REVIEW – The Crimson Petal and the White by Michel Faber

First of all, can we appreciate what a cool title ‘The Crimson Petal and the White’ is? Not only an incredible title, its so evocative when you’ve read the story and begin to understand the two polar opposites to be found in this book.

William Rackham is the younger son of a successful business owner, poised to take the helm of the company over his pious elder brother. As the book goes on, we are introduced to William’s wife Agnes, completely in denial about the birds and the bees, a little bit unhinged and unstable and generally rather helpless. William, as seems to be the Victorian man’s way, seeks passion elsewhere and hears of the mysterious ‘Sugar’, a 19 year old prostitute at ‘Mrs Castaway’s’ who ‘will do anything’ for a man. They’re coy about what this is, for the purposes of the repressed Victorian age this novel falls in.

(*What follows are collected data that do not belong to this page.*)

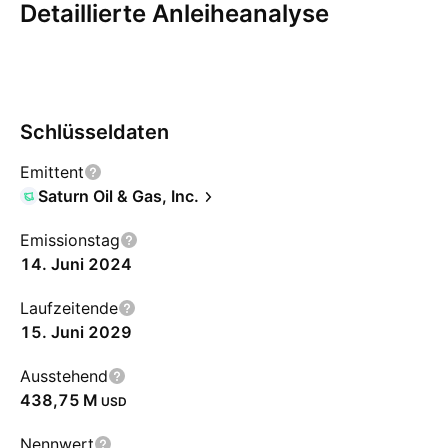
Detaillierte Anleiheanalyse
Übersicht
Mehr
Coupon
Rückkauf
Risiken
Schlüsseldaten
Emittent
Saturn Oil & Gas, Inc.
Emissionstag
14. Juni 2024
Laufzeitende
15. Juni 2029
Ausstehend
‪438,75 M‬
USD
Nennwert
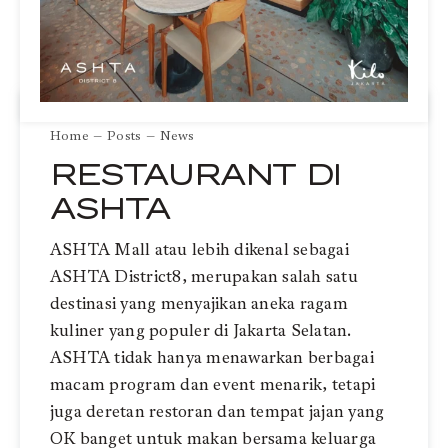
Home
Posts
News
RESTAURANT DI
ASHTA
ASHTA Mall atau lebih dikenal sebagai
ASHTA District8, merupakan salah satu
destinasi yang menyajikan aneka ragam
kuliner yang populer di Jakarta Selatan.
ASHTA tidak hanya menawarkan berbagai
macam program dan event menarik, tetapi
juga deretan restoran dan tempat jajan yang
OK banget untuk makan bersama keluarga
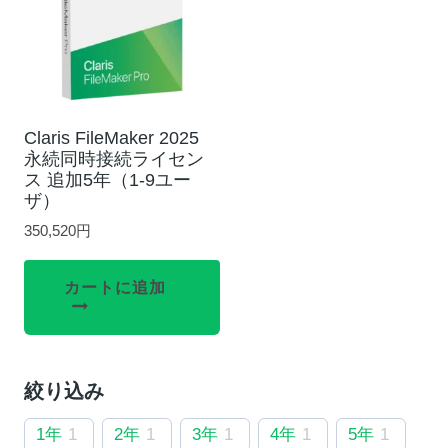
Claris FileMaker 2025
永続同時接続ライセン
ス 追加5年（1-9ユー
ザ）
350,520
円
カートに追加
絞り込み
1年
1
2年
1
3年
1
4年
1
5年
1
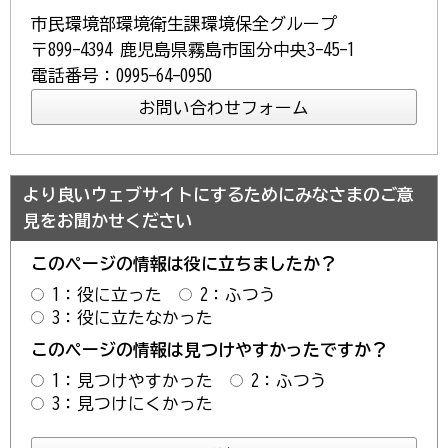
市民環境部環境衛生課環境保全グループ
〒899-4394 鹿児島県霧島市国分中央3-45-1
電話番号：0995-64-0950
より良いウェブサイトにするためにみなさまのご意
見をお聞かせください
このページの情報は役に立ちましたか？
1：役に立った
2：ふつう
3：役に立たなかった
このページの情報は見つけやすかったですか？
1：見つけやすかった
2：ふつう
3：見つけにくかった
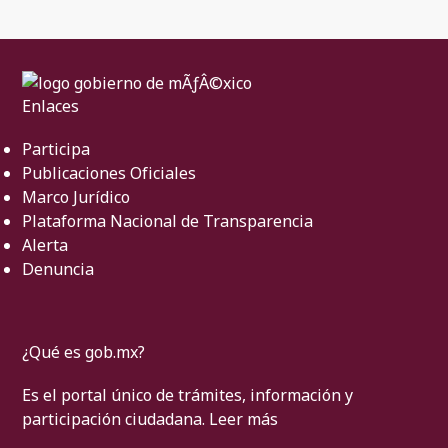
Enlaces
Participa
Publicaciones Oficiales
Marco Jurídico
Plataforma Nacional de Transparencia
Alerta
Denuncia
¿Qué es gob.mx?
Es el portal único de trámites, información y
participación ciudadana.
Leer más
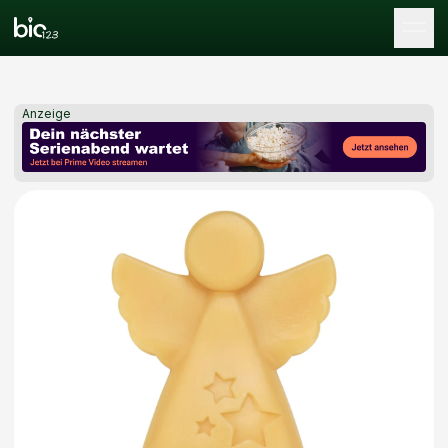
Tog
Anzeige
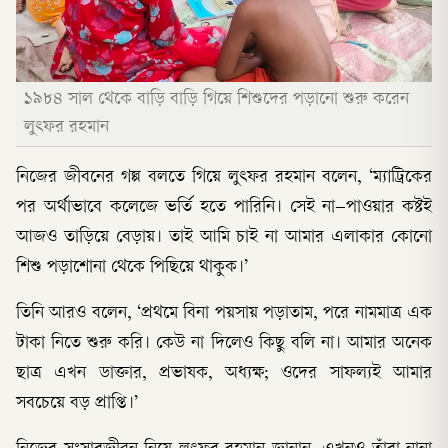
১৯৮৪ সাল থেকে বাড়ি বাড়ি গিয়ে শিশুদের পড়ানো শুরু করেন
লুৎফর রহমান
নিজের জীবনের গল্প বলতে গিয়ে লুৎফর রহমান বলেন, ‘ম্যাট্রিকের
পর অর্থাভাবে কলেজে ভর্তি হতে পারিনি। সেই না–পাওয়ার কষ্টই
আজও তাড়িয়ে বেড়ায়। তাই আমি চাই না আমার এলাকার কোনো
শিশু পড়াশোনা থেকে পিছিয়ে থাকুক।’
তিনি আরও বলেন, ‘প্রথমে বিনা পয়সায় পড়াতাম, পরে নামমাত্র এক
টাকা নিতে শুরু করি। কেউ না দিলেও কিছু বলি না। আমার অনেক
ছাত্র এখন ডাক্তার, প্রভাষক, অধ্যক্ষ; ওদের সাফল্যই আমার
সবচেয়ে বড় প্রাপ্তি।’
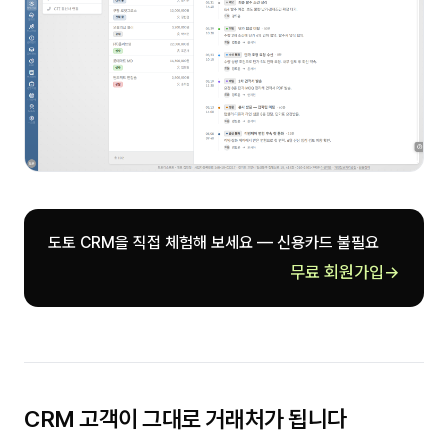
도토 CRM을 직접 체험해 보세요 — 신용카드 불필요
무료 회원가입
→
CRM 고객이 그대로 거래처가 됩니다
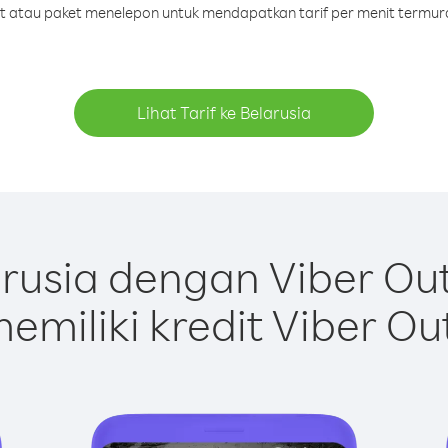
dit atau paket menelepon untuk mendapatkan tarif per menit termura
Lihat Tarif ke Belarusia
rusia dengan Viber Ou
emiliki kredit Viber Ou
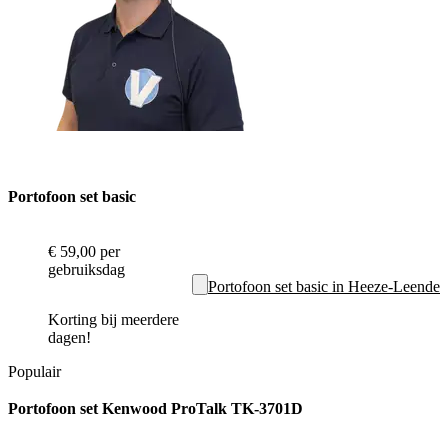
Portofoon set basic
€ 59,00
per
gebruiksdag
Portofoon set basic in Heeze-Leende
Korting bij meerdere
dagen!
Populair
Portofoon set Kenwood ProTalk TK-3701D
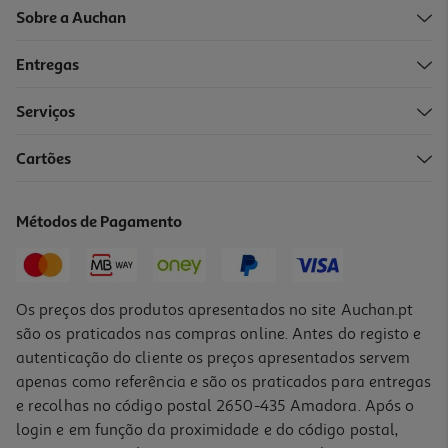
Sobre a Auchan
Entregas
Serviços
Cartões
Ipad Pro Apple (wifi 13'' M5 256gb Silver)
1679.99 €/un
Métodos de Pagamento
1.679,99 €
Os preços dos produtos apresentados no site Auchan.pt
são os praticados nas compras online. Antes do registo e
autenticação do cliente os preços apresentados servem
apenas como referência e são os praticados para entregas
e recolhas no código postal 2650-435 Amadora. Após o
login e em função da proximidade e do código postal,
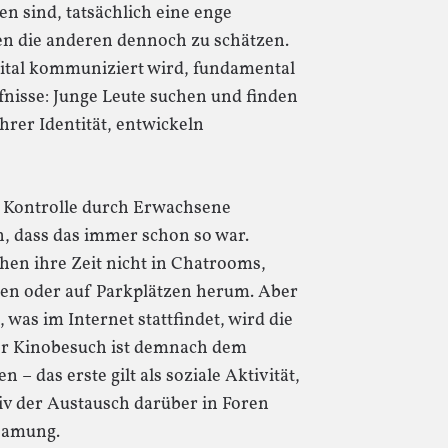
n sind, tatsächlich eine enge
en die anderen dennoch zu schätzen.
gital kommuniziert wird, fundamental
ürfnisse: Junge Leute suchen und finden
ihrer Identität, entwickeln
er Kontrolle durch Erwachsene
n, dass das immer schon so war.
hen ihre Zeit nicht in Chatrooms,
gen oder auf Parkplätzen herum. Aber
 was im Internet stattfindet, wird die
eder Kinobesuch ist demnach dem
– das erste gilt als soziale Aktivität,
siv der Austausch darüber in Foren
nsamung.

The novel develops in complexity over its 800 odd pages, but I loved every moment of it. I love this contrast between the seedier side of this Victorian London underground and the pure, childish innocence that comes from Agnes – remember what I was saying about the Crimson Petal and the White as a title? This for me is its main contrast between the two female leads.

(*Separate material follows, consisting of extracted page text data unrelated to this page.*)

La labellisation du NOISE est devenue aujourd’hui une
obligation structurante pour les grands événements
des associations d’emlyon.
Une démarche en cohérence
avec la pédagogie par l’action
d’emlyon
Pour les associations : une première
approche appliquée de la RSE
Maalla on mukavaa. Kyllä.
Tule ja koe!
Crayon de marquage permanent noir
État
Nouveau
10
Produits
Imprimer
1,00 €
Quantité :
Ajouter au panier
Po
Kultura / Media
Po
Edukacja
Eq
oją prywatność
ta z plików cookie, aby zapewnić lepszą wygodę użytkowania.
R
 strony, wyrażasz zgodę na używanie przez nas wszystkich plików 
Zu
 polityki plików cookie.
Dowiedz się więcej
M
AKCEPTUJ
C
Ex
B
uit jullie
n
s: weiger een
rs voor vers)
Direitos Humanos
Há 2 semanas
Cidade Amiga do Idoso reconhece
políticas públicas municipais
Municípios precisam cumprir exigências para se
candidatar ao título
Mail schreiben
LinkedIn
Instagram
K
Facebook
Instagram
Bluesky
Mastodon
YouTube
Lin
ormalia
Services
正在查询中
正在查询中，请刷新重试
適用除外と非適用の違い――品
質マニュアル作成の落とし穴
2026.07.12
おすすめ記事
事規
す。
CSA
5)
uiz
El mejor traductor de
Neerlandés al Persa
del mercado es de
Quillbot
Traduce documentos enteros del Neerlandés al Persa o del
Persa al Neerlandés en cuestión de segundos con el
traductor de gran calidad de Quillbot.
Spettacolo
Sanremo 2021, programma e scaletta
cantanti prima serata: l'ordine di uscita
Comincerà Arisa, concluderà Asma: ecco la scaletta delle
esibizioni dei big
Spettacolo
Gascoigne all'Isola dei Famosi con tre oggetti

The characters are all so complex and deep and the narrative weaves a wonderful web in between William’s ‘charming’ friends, his brother Henry’s struggles with ‘carnal’ thoughts in his pious, guilty mind and Sugar’s desire to find something better for herself and how close she gets to the people around her.

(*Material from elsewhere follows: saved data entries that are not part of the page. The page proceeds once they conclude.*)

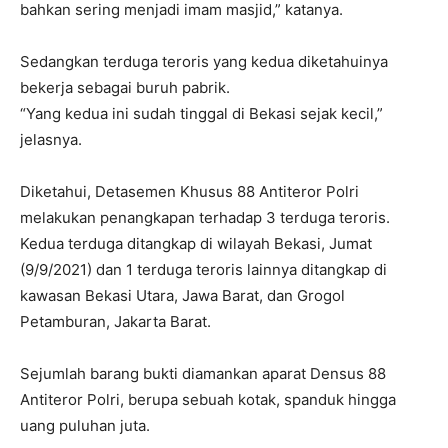
bahkan sering menjadi imam masjid,” katanya.
Sedangkan terduga teroris yang kedua diketahuinya
bekerja sebagai buruh pabrik.
“Yang kedua ini sudah tinggal di Bekasi sejak kecil,”
jelasnya.
Diketahui, Detasemen Khusus 88 Antiteror Polri
melakukan penangkapan terhadap 3 terduga teroris.
Kedua terduga ditangkap di wilayah Bekasi, Jumat
(9/9/2021) dan 1 terduga teroris lainnya ditangkap di
kawasan Bekasi Utara, Jawa Barat, dan Grogol
Petamburan, Jakarta Barat.
Sejumlah barang bukti diamankan aparat Densus 88
Antiteror Polri, berupa sebuah kotak, spanduk hingga
uang puluhan juta.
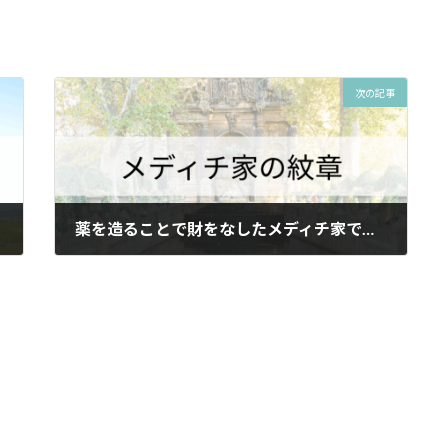
次の記事
薬を造ることで財をなしたメディチ家ですって？
2025年6月30日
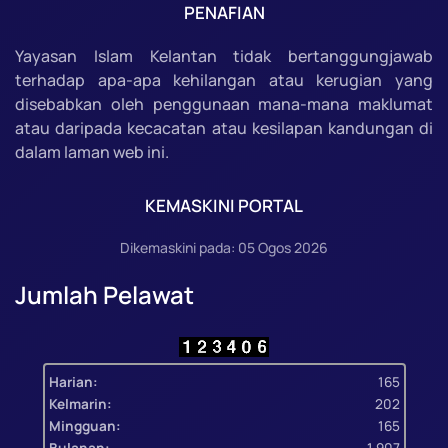
PENAFIAN
Yayasan Islam Kelantan tidak bertanggungjawab
terhadap apa-apa kehilangan atau kerugian yang
disebabkan oleh penggunaan mana-mana maklumat
atau daripada kecacatan atau kesilapan kandungan di
dalam laman web ini.
KEMASKINI PORTAL
Dikemaskini pada: 05 Ogos 2026
Jumlah Pelawat
Harian:
165
Kelmarin:
202
Mingguan:
165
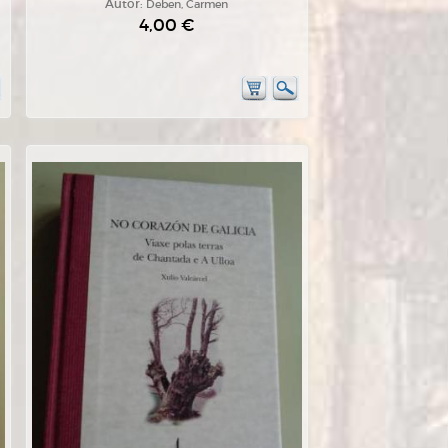
Autor:
Deben, Carmen
4,00 €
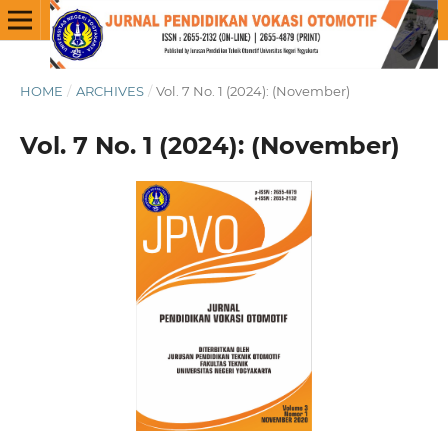
HOME
/
ARCHIVES
/
Vol. 7 No. 1 (2024): (November)
Vol. 7 No. 1 (2024): (November)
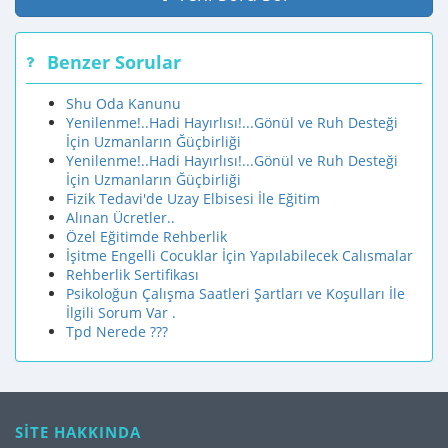
Benzer Sorular
Shu Oda Kanunu
Yenilenme!..Hadi Hayırlısı!...Gönül ve Ruh Desteği
İçin Uzmanların Ğüçbirliği
Yenilenme!..Hadi Hayırlısı!...Gönül ve Ruh Desteği
İçin Uzmanların Ğüçbirliği
Fizik Tedavi'de Uzay Elbisesi İle Eğitim
Alınan Ücretler..
Özel Eğitimde Rehberlik
İşitme Engelli Cocuklar İçin Yapılabilecek Calısmalar
Rehberlik Sertifikası
Psikoloğun Çalışma Saatleri Şartları ve Koşulları İle
İlgili Sorum Var .
Tpd Nerede ???
SİTE HAKKINDA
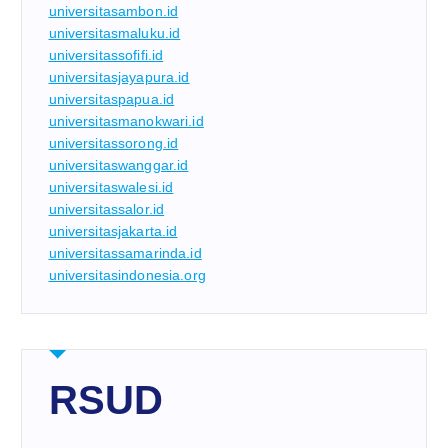
universitasambon.id
universitasmaluku.id
universitassofifi.id
universitasjayapura.id
universitaspapua.id
universitasmanokwari.id
universitassorong.id
universitaswanggar.id
universitaswalesi.id
universitassalor.id
universitasjakarta.id
universitassamarinda.id
universitasindonesia.org
RSUD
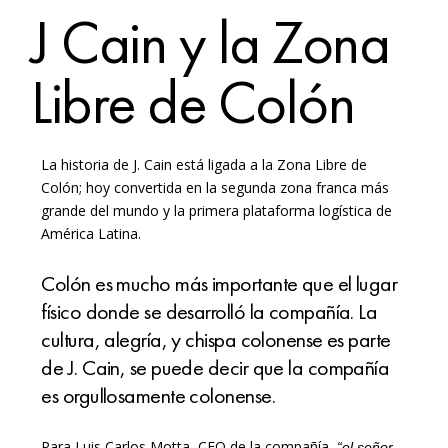
J Cain y la Zona
Libre de Colón
La historia de J. Cain está ligada a la Zona Libre de
Colón; hoy convertida en la segunda zona franca más
grande del mundo y la primera plataforma logística de
América Latina.
Colón es mucho más importante que el lugar
físico donde se desarrolló la compañía. La
cultura, alegría, y chispa colonense es parte
de J. Cain, se puede decir que la compañía
es orgullosamente colonense.
Para Luis Carlos Motta, CEO de la compañía,
“el señor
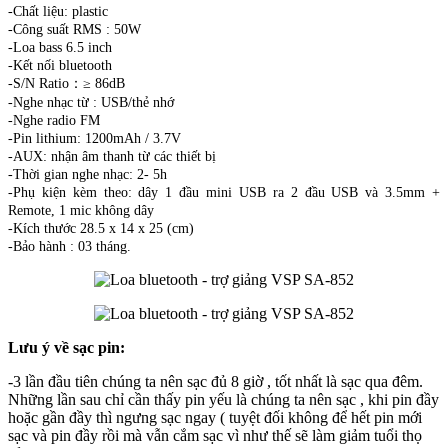
-Chất liệu: plastic
-Công suất RMS : 50W
-Loa bass 6.5 inch
-Kết nối bluetooth
-S/N Ratio：≥ 86dB
-Nghe nhạc từ : USB/thẻ nhớ
-Nghe radio FM
-Pin lithium: 1200mAh / 3.7V
-AUX: nhận âm thanh từ các thiết bị
-Thời gian nghe nhạc: 2- 5h
-Phụ kiện kèm theo: dây 1 đầu mini USB ra 2 đầu USB và 3.5mm +
Remote, 1 mic không dây
-Kích thước 28.5 x 14 x 25 (cm)
-Bảo hành : 03 tháng.
Lưu ý về sạc pin:
-3 lần đầu tiên chúng ta nên sạc đủ 8 giờ , tốt nhất là sạc qua đêm.
Những lần sau chỉ cần thấy pin yếu là chúng ta nên sạc , khi pin đầy
hoặc gần đầy thì ngưng sạc ngay ( tuyệt đối không để hết pin mới
sạc và pin đầy rồi mà vẫn cắm sạc vì như thế sẽ làm giảm tuổi thọ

I’m not sure whether by the end you were supposed to be feeling sorry for Sugar or hating her, I guess a bit of both? She had done a lot wrong in life, particularly as the book began to close, but she did feel genuinely guilty about a lot of her actions, and those actions themselves seemed to stem from love more than malice.

Overall a great venture into gender, religion and madness in Victorian London. A delicate and painstaking climb before an epic crescendo and an admittedly abrupt ending.